### Supplied data

+ + + + + + +

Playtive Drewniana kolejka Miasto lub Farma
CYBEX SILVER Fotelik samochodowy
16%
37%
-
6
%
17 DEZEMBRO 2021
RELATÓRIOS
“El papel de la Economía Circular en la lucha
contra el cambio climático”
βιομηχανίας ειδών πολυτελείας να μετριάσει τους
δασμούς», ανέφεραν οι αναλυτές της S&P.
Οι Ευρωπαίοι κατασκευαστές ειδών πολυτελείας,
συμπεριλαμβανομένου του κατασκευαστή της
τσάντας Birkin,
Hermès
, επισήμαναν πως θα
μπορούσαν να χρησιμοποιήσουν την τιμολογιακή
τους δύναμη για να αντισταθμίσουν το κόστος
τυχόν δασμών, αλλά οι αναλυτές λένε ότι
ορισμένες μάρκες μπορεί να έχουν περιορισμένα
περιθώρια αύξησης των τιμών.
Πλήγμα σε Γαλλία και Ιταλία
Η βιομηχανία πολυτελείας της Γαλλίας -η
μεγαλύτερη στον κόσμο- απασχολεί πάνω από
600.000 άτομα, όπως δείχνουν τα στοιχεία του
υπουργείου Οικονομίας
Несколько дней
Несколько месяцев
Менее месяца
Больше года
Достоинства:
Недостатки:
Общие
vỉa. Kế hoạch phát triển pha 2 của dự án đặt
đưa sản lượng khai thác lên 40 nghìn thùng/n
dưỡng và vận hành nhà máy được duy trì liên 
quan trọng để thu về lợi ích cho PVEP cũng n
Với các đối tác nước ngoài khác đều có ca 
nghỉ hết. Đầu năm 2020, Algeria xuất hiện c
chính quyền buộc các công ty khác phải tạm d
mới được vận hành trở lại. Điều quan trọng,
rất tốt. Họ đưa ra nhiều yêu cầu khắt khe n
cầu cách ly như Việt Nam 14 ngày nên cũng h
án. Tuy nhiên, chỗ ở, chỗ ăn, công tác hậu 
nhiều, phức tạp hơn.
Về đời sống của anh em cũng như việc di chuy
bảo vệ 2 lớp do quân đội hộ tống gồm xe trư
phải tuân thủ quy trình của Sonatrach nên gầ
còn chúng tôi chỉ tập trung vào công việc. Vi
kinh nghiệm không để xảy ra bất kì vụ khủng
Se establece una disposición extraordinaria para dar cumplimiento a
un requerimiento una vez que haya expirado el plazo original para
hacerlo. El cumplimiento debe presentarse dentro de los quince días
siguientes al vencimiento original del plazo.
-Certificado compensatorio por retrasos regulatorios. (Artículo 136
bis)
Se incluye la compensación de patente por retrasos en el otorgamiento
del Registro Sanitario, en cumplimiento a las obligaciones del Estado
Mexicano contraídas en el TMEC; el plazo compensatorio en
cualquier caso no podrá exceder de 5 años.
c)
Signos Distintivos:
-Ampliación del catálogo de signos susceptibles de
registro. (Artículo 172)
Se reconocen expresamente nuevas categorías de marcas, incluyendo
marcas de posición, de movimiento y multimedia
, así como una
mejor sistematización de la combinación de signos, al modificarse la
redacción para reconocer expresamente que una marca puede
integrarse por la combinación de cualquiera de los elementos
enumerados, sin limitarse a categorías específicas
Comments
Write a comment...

+ + + + + + +

Print out the records exactly as they were entered.

### Response to the task
Playtive Drewniana kolejka Miasto lub Farma
CYBEX SILVER Fotelik samochodowy
16%
37%
-
6
%
17 DEZEMBRO 2021
RELATÓRIOS
“El papel de la Economía Circular en la lucha
contra el cambio climático”
βιομηχανίας ειδών πολυτελείας να μετριάσει τους
δασμούς», ανέφεραν οι αναλυτές της S&P.
Οι Ευρωπαίοι κατασκευαστές ειδών πολυτελείας,
συμπεριλαμβανομένου του κατασκευαστή της
τσάντας Birkin,
Hermès
, επισήμαναν πως θα
μπορούσαν να χρησιμοποιήσουν την τιμολογιακή
τους δύναμη για να αντισταθμίσουν το κόστος
τυχόν δασμών, αλλά οι αναλυτές λένε ότι
ορισμένες μάρκες μπορεί να έχουν περιορισμένα
περιθώρια αύξησης των τιμών.
Πλήγμα σε Γαλλία και Ιταλία
Η βιομηχανία πολυτελείας της Γαλλίας -η
μεγαλύτερη στον κόσμο- απασχολεί πάνω από
600.000 άτομα, όπως δείχνουν τα στοιχεία του
υπουργείου Οικονομίας
Несколько дней
Несколько месяцев
Менее месяца
Больше года
Достоинства:
Недостатки:
Общие
vỉa. Kế hoạch phát triển pha 2 của dự án đặt
đưa sản lượng khai thác lên 40 nghìn thùng/n
dưỡng và vận hành nhà máy được duy trì liên 
quan trọng để thu về lợi ích cho PVEP cũng n
Với các đối tác nước ngoài khác đều có ca 
nghỉ hết. Đầu năm 2020, Algeria xuất hiện c
chính quyền buộc các công ty khác phải tạm d
mới được vận hành trở lại. Điều quan trọng,
rất tốt. Họ đưa ra nhiều yêu cầu khắt khe n
cầu cách ly như Việt Nam 14 ngày nên cũng h
án. Tuy nhiên, chỗ ở, chỗ ăn, công tác hậu 
nhiều, phức tạp hơn.
Về đời sống của anh em cũng như việc di chuy
bảo vệ 2 lớp do quân đội hộ tống gồm xe trư
phải tuân thủ quy trình của Sonatrach nên gầ
còn chúng tôi chỉ tập trung vào công việc. Vi
kinh nghiệm không để xảy ra bất kì vụ khủng
Se establece una disposición extraordinaria para dar cumplimiento a
un requerimiento una vez que haya expirado el plazo original para
hacerlo. El cumplimiento debe presentarse dentro de los quince días
siguientes al vencimiento original del plazo.
-Certificado compensatorio por retrasos regulatorios. (Artículo 136
bis)
Se incluye la compensación de patente por retrasos en el otorgamiento
del Registro Sanitario, en cumplimiento a las obligaciones del Estado
Mexicano contraídas en el TMEC; el plazo compensatorio en
cualquier caso no podrá exceder de 5 años.
c)
Signos Distintivos:
-Ampliación del catálogo de signos susceptibles de
registro. (Artículo 172)
Se reconocen expresamente nuevas categorías de marcas, incluyendo
marcas de posición, de movimiento y multimedia
, así como una
mejor sistematización de la combinación de signos, al modificarse la
redacción para reconocer expresamente que una marca puede
integrarse por la combinación de cualquiera de los elementos
enumerados, sin limitarse a categorías específicas
Comments
Write a comment...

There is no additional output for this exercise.